EditorsPlate-July

Editor’s Plate: It’s Time for Food Marketers To Let Go of Aunt Jemima and Uncle Ben

July 7, 2020
Even if you don’t see the point, there’s no good reason to retain them.

Up until a year or so ago, I had a small wooden box in a drawer that held needles and a couple spools of thread, more than enough sewing tools for a man, especially in my bachelor days. Glued across the lid – I think the term is decoupage – was “My love for you knows no season,” probably a sincere sentiment at the time from a college girlfriend.

That sentiment means nothing to me now, and that college romance didn’t even last a year. I’ve long, long ago lost track of her. But the box remained the perfect size for a couple needles and two or three spools of thread. So why throw it out? You get my point, right?

Well, forty-some years later my wife didn’t get my point. As benign as that sentiment was to me over the years and up to a year or so ago, it didn’t seem so harmless to my wife. It was not really threatening, not a constant, wistful reminder of the one that got away. It was just a box, a reasonably practical container for some rarely used semi-essentials.

But it was at least awkward and maybe painful for my wife, so it had to go. And it did. And I don’t miss it. And it’s been replaced by a clear plastic zipper pouch, which does just as good a job at holding needles and a couple spools of thread.
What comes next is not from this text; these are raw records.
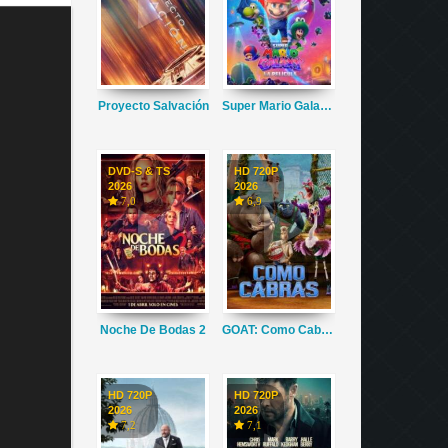
Proyecto Salvación
Super Mario Galaxy La Película
DVD-S & TS
HD 720P
2026
2026
7,0
6,9
Noche De Bodas 2
GOAT: Como Cabras
HD 720P
HD 720P
2026
2026
7,2
7,1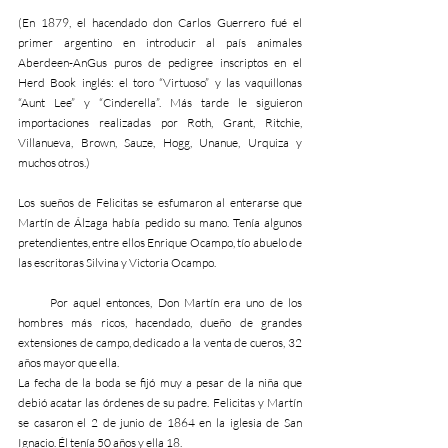
(En 1879, el hacendado don Carlos Guerrero fué el 
primer argentino en introducir al país animales 
Aberdeen-AnGus puros de pedigree inscriptos en el 
Herd Book inglés: el toro “Virtuoso” y las vaquillonas 
“Aunt Lee” y “Cinderella”. Más tarde le siguieron 
importaciones realizadas por Roth, Grant, Ritchie, 
Villanueva, Brown, Sauze, Hogg, Unanue, Urquiza y 
muchos otros.)    
Los sueños de Felicitas se esfumaron al enterarse que 
Martín de Álzaga había pedido su mano. Tenía algunos 
pretendientes, entre ellos Enrique Ocampo, tío abuelo de 
las escritoras Silvina y Victoria Ocampo.
      Por aquel entonces, Don Martín era uno de los 
hombres más ricos, hacendado, dueño de grandes 
extensiones de campo, dedicado a la venta de cueros, 32 
años mayor que ella.
La fecha de la boda se fijó muy a pesar de la niña que 
debió acatar las órdenes de su padre. Felicitas y Martín 
se casaron el 2 de junio de 1864 en la iglesia de San 
Ignacio. Él tenía 50 años y ella 18.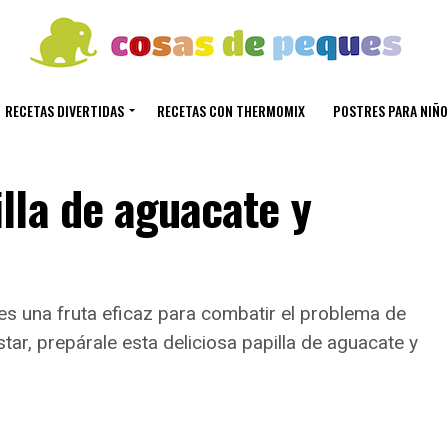
RECETAS DIVERTIDAS
RECETAS CON THERMOMIX
POSTRES PARA NIÑO
lla de aguacate y
 es una fruta eficaz para combatir el problema de
star, prepárale esta deliciosa papilla de aguacate y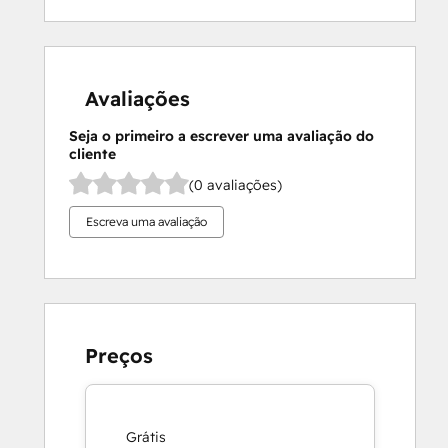
Avaliações
Seja o primeiro a escrever uma avaliação do
cliente
(0 avaliações)
Escreva uma avaliação
Preços
Grátis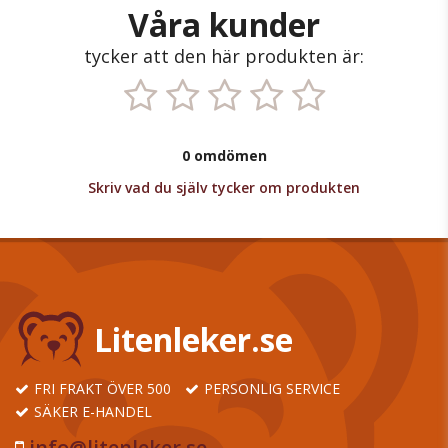
Våra kunder
tycker att den här produkten är:
0 omdömen
Skriv vad du själv tycker om produkten
Litenleker.se
FRI FRAKT ÖVER 500
PERSONLIG SERVICE
SÄKER E-HANDEL
info@litenleker.se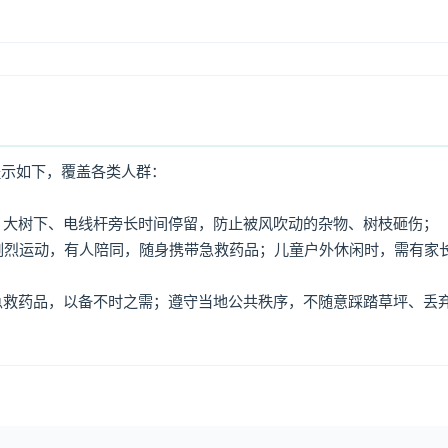
提示如下，覆盖各类人群：
牌、大树下、电线杆旁长时间停留，防止被风吹动的杂物、树枝砸伤；
免剧烈运动，有人陪同，随身携带急救药品；儿童户外休闲时，需有家
、急救药品，以备不时之需；遵守当地公共秩序，不随意踩踏草坪、丢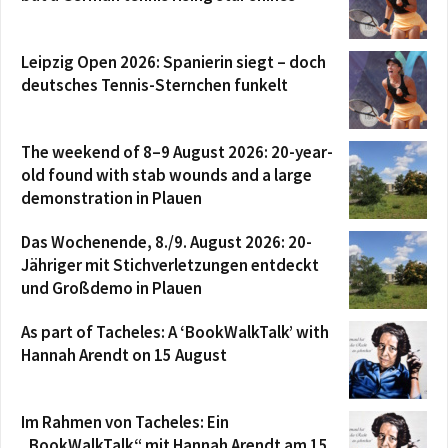
Leipzig Open 2026: Spanierin siegt – doch
deutsches Tennis-Sternchen funkelt
The weekend of 8–9 August 2026: 20-year-
old found with stab wounds and a large
demonstration in Plauen
Das Wochenende, 8./9. August 2026: 20-
Jähriger mit Stichverletzungen entdeckt
und Großdemo in Plauen
As part of Tacheles: A ‘BookWalkTalk’ with
Hannah Arendt on 15 August
Im Rahmen von Tacheles: Ein
„BookWalkTalk“ mit Hannah Arendt am 15.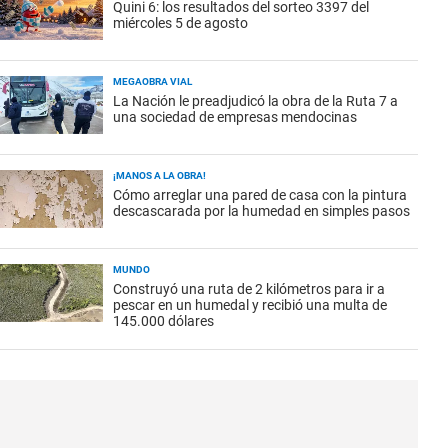
Quini 6: los resultados del sorteo 3397 del
miércoles 5 de agosto
MEGAOBRA VIAL
La Nación le preadjudicó la obra de la Ruta 7 a
una sociedad de empresas mendocinas
¡MANOS A LA OBRA!
Cómo arreglar una pared de casa con la pintura
descascarada por la humedad en simples pasos
MUNDO
Construyó una ruta de 2 kilómetros para ir a
pescar en un humedal y recibió una multa de
145.000 dólares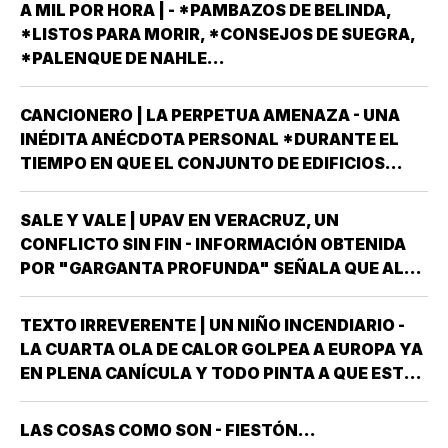
LA JORNADA DEL DOMINGO 6 DE JUNIO DEL AÑO
A MIL POR HORA | - *PAMBAZOS DE BELINDA,
ENTRANTE *EL PROCESO ELECTORAL PARA
*LISTOS PARA MORIR, *CONSEJOS DE SUEGRA,
ELEGIR…
*PALENQUE DE NAHLE...
CANCIONERO | LA PERPETUA AMENAZA - UNA
INÉDITA ANÉCDOTA PERSONAL *DURANTE EL
TIEMPO EN QUE EL CONJUNTO DE EDIFICIOS
LLAMADO LOS PINOS FUE RESIDENCIA OFICIAL
DEL PRESIDENTE DE MÉXICO, ESTUVE AHÍ
SALE Y VALE | UPAV EN VERACRUZ, UN
SOLAMENTE CUATRO VECES, TRES DE ELLAS EN
CONFLICTO SIN FIN - INFORMACIÓN OBTENIDA
CALIDAD DE…
POR "GARGANTA PROFUNDA" SEÑALA QUE AL
GOBIERNO DEL ESTADO *ESTÁ A PUNTO DE
"REVENTARLE" EL TEMA DE LA UNIVERSIDAD
TEXTO IRREVERENTE | UN NIÑO INCENDIARIO -
POPULAR AUTÓNOMA DE VERACRUZ (UPAV) EN
LA CUARTA OLA DE CALOR GOLPEA A EUROPA YA
LAS MANOS *Y NO ES…
EN PLENA CANÍCULA Y TODO PINTA A QUE ESTE
2026 SE UBICARÁ COMO EL PEOR DE LA HISTORIA
EN CUANTO A GOLPES CLIMÁTICOS *UNA OLA
LAS COSAS COMO SON - FIESTÓN...
CALUROSA EN PRIMAVERA ROMPIÓ TODOS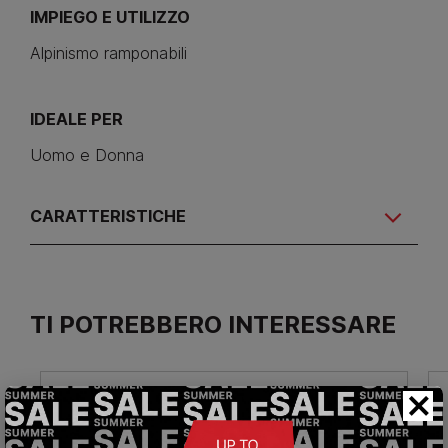
IMPIEGO E UTILIZZO
Alpinismo ramponabili
IDEALE PER
Uomo e Donna
CARATTERISTICHE
TI POTREBBERO INTERESSARE
×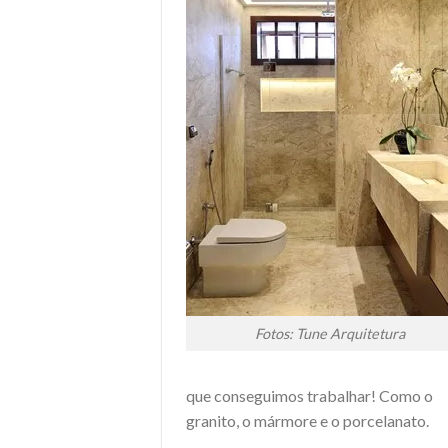
Fotos: Tune Arquitetura
que conseguimos trabalhar! Como o
granito, o mármore e o porcelanato.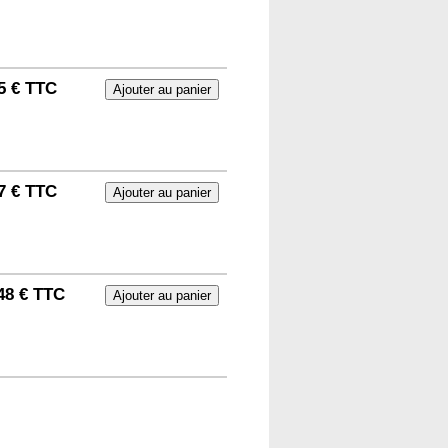
5 € TTC
7 € TTC
48 € TTC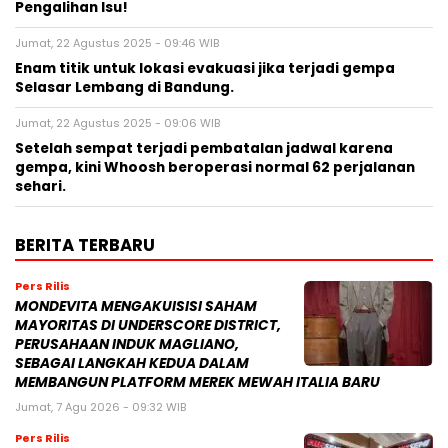
Pengalihan Isu!
Jumat, 22 Agustus 2025 - 09:46 WIB
Enam titik untuk lokasi evakuasi jika terjadi gempa
Selasar Lembang di Bandung.
Jumat, 22 Agustus 2025 - 09:06 WIB
Setelah sempat terjadi pembatalan jadwal karena
gempa, kini Whoosh beroperasi normal 62 perjalanan
sehari.
BERITA TERBARU
Pers Rilis
MONDEVITA MENGAKUISISI SAHAM
MAYORITAS DI UNDERSCORE DISTRICT,
PERUSAHAAN INDUK MAGLIANO,
SEBAGAI LANGKAH KEDUA DALAM
MEMBANGUN PLATFORM MEREK MEWAH ITALIA BARU
Jumat, 7 Agu 2026 - 09:32 WIB
Pers Rilis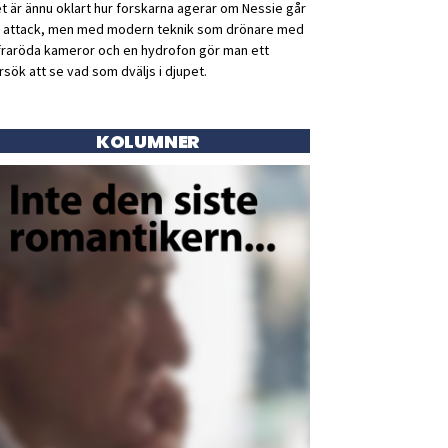
t är ännu oklart hur forskarna agerar om Nessie går
ll attack, men med modern teknik som drönare med
fraröda kameror och en hydrofon gör man ett
rsök att se vad som dväljs i djupet.
KOLUMNER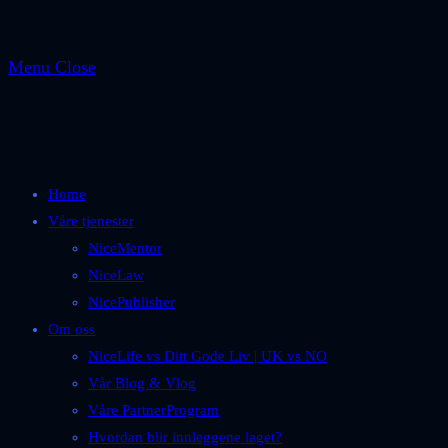
Menu
Close
Home
Våre tjenester
NiceMentor
NiceLaw
NicePublisher
Om oss
NiceLife vs Ditt Gode Liv | UK vs NO
Vår Blog & Vlog
Våre PartnerProgram
Hvordan blir innleggene laget?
I hope I’ve managed a metaphor for Aunt Jemima and Uncle Ben and possibly a handful of other brand icons with racist or otherwise questionable original meanings. News stories of the past month say their current owners – PepsiCo and Mars, respectively – are working on rebranding, acknowledging that past, attractive updates of the characters (pearl earrings replaced Aunt Jemima’s head scarf in 1989) are not enough to make up for their origins. The moves have stirred some debate.

After 130 or so years, the origins of those brands and the faces that represent them have been largely – but not entirely – forgotten. I’m sure they mean as little and evoke as little to today’s white people as that sewing box did to me. But why retain them if they hurt even one person?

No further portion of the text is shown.